No mercado da dívida pública, os sinais de pânico continuam. Os investidores continuam a corrida aos valores refúgio, como as obrigações alemãs e os títulos do Tesouro norte-americano, 'pagando' para as deter (em virtude de taxas negativas, no caso germânico) ou pela primeira vez aceitando juros positivos cada vez mais baixos (no caso dos EUA) . As yields dos títulos alemães a 10 anos caíram para mínimos negativos de -0,75%. Nos EUA, as taxas dos títulos a 10 anos fixaram novos mínimos históricos em 0,6% e no prazo mais longo, a 30 anos, colapsaram para um mínimo abaixo de 1,3%.
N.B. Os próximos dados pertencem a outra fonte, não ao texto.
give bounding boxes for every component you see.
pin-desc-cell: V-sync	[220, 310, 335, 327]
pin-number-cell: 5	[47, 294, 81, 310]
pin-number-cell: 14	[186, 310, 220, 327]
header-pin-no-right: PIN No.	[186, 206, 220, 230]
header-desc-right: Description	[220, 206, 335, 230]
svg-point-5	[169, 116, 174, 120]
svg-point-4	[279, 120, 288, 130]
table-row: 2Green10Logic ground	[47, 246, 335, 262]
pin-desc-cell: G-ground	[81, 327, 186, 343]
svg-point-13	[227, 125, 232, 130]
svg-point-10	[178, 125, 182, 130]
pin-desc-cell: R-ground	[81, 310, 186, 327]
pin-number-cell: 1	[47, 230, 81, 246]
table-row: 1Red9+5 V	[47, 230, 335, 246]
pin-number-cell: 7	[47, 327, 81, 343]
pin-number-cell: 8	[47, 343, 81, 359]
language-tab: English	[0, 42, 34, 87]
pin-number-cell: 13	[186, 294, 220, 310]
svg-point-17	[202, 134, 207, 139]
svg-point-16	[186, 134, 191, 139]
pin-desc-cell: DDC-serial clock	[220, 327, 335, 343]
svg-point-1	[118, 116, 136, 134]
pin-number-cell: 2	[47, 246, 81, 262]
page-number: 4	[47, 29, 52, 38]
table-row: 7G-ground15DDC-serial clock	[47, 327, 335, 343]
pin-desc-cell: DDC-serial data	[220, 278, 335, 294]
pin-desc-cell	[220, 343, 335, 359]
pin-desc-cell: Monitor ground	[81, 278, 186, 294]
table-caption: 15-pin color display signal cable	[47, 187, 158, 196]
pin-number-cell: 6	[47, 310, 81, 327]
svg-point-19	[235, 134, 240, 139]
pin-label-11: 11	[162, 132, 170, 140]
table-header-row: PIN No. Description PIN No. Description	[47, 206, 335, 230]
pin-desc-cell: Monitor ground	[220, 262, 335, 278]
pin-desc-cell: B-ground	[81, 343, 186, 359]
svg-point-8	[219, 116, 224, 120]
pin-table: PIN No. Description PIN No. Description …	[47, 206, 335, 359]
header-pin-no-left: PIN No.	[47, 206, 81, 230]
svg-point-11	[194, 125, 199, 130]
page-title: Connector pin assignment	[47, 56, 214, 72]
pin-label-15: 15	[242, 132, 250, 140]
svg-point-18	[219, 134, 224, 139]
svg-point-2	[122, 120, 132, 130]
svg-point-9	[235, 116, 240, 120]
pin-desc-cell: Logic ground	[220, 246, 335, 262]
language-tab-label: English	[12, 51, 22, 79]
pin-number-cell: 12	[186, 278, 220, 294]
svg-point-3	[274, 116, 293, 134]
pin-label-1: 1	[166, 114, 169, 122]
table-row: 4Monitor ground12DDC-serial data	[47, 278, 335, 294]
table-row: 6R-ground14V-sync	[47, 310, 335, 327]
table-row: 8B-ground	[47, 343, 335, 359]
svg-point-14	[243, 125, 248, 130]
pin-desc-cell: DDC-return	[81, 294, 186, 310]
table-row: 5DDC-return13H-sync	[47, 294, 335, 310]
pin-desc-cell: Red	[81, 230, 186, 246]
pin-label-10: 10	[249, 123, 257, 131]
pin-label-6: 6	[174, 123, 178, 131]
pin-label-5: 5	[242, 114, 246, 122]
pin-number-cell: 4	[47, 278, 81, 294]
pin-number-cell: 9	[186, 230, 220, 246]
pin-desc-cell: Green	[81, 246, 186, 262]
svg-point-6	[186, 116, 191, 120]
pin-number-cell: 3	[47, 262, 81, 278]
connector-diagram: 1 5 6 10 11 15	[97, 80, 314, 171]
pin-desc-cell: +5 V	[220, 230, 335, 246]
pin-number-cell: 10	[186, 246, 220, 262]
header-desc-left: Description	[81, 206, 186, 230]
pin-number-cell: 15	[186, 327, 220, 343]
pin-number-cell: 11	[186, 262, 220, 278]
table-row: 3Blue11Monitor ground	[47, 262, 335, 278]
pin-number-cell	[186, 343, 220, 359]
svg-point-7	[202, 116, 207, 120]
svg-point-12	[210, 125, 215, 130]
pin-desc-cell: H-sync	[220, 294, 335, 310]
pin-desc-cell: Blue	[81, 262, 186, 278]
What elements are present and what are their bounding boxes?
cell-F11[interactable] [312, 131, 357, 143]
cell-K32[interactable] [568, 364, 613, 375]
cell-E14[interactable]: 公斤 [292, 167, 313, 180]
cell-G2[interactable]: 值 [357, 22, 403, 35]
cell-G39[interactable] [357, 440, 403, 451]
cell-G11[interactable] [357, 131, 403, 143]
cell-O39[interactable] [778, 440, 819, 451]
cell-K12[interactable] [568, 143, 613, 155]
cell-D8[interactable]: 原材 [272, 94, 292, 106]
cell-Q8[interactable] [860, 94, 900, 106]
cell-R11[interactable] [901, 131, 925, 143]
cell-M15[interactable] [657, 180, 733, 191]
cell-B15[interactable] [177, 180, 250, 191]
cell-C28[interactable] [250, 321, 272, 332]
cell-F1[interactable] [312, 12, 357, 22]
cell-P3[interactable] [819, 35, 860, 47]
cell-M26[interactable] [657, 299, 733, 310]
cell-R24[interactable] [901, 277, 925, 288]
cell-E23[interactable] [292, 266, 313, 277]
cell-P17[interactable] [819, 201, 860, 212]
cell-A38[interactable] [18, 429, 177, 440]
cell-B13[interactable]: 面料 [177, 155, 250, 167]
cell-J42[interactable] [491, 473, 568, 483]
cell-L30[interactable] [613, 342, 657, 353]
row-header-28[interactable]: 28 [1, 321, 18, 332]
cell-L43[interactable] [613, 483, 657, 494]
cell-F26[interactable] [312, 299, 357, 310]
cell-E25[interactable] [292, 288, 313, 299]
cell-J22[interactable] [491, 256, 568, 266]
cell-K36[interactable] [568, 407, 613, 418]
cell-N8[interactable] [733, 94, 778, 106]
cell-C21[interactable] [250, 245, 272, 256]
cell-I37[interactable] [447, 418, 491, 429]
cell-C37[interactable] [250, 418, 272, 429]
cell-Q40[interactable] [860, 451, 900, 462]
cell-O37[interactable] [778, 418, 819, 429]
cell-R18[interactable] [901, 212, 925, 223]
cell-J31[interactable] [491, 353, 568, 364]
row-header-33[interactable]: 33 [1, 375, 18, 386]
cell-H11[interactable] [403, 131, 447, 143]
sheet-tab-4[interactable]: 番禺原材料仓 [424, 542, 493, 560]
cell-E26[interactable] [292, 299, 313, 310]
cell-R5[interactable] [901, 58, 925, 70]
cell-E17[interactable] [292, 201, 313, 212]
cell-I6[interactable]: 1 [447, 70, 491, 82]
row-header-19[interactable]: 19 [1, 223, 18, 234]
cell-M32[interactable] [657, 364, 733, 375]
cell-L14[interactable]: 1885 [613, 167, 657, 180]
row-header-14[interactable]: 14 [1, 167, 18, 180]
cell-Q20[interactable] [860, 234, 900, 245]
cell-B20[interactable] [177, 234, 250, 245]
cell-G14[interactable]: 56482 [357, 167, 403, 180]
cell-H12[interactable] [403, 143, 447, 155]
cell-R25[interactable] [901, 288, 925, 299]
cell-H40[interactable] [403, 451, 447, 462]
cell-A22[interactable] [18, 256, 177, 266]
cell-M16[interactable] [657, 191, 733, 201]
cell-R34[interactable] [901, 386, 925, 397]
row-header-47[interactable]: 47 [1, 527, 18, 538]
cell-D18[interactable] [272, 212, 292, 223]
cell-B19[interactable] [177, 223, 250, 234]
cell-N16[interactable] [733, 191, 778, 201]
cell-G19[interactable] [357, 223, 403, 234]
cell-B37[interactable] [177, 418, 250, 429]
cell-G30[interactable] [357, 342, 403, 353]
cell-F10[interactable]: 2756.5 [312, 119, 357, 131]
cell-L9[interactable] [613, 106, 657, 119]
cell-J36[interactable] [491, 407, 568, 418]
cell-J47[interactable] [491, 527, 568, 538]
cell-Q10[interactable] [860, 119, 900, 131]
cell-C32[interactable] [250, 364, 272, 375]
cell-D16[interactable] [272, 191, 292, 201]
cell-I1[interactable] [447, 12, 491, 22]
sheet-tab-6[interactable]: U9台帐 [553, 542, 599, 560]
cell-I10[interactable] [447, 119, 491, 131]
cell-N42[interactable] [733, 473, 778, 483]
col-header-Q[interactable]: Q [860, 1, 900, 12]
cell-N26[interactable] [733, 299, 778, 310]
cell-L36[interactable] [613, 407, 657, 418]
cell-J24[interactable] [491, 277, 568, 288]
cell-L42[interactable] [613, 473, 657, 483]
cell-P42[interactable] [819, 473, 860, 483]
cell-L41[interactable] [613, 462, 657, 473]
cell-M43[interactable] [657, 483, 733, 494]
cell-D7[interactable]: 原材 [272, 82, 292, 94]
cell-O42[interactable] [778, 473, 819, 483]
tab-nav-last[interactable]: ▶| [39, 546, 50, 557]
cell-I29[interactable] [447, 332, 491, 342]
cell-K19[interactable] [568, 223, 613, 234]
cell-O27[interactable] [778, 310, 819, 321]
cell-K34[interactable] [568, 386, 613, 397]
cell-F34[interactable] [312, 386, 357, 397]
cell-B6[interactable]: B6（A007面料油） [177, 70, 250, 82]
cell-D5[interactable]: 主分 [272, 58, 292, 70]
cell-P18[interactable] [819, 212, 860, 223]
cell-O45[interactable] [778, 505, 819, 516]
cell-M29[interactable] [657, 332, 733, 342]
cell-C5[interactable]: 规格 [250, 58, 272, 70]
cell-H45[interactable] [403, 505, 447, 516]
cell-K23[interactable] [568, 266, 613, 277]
Em sentido contrário, o prémio de risco dos periféricos do euro - incluindo Portugal - tem registado subidas em relação ao período anterior ao choque do coronavírus chinês. Na próxima quarta-feira, o Tesouro português realiza um leilão de obrigações a 5 e 10 anos, com as taxas no mercado abaixo das registadas nas últimas operações realizadas nesses prazos pela Agência de Gestão da Tesouraria e da Dívida Pública (IGCP). O leilão a 10 anos é o primeiro da nova linha de obrigações lançada no início do ano através de uma operação sindicada em que o Tesouro pagou um juro de 0,499%.
Na segunda-feira, vai registar-se o primeiro default parcial por parte de um Estado nesta era do coronavirus. O Líbano vai entrar em incumprimento em 1,2 mil milhões de dólares (mil milhões de euros).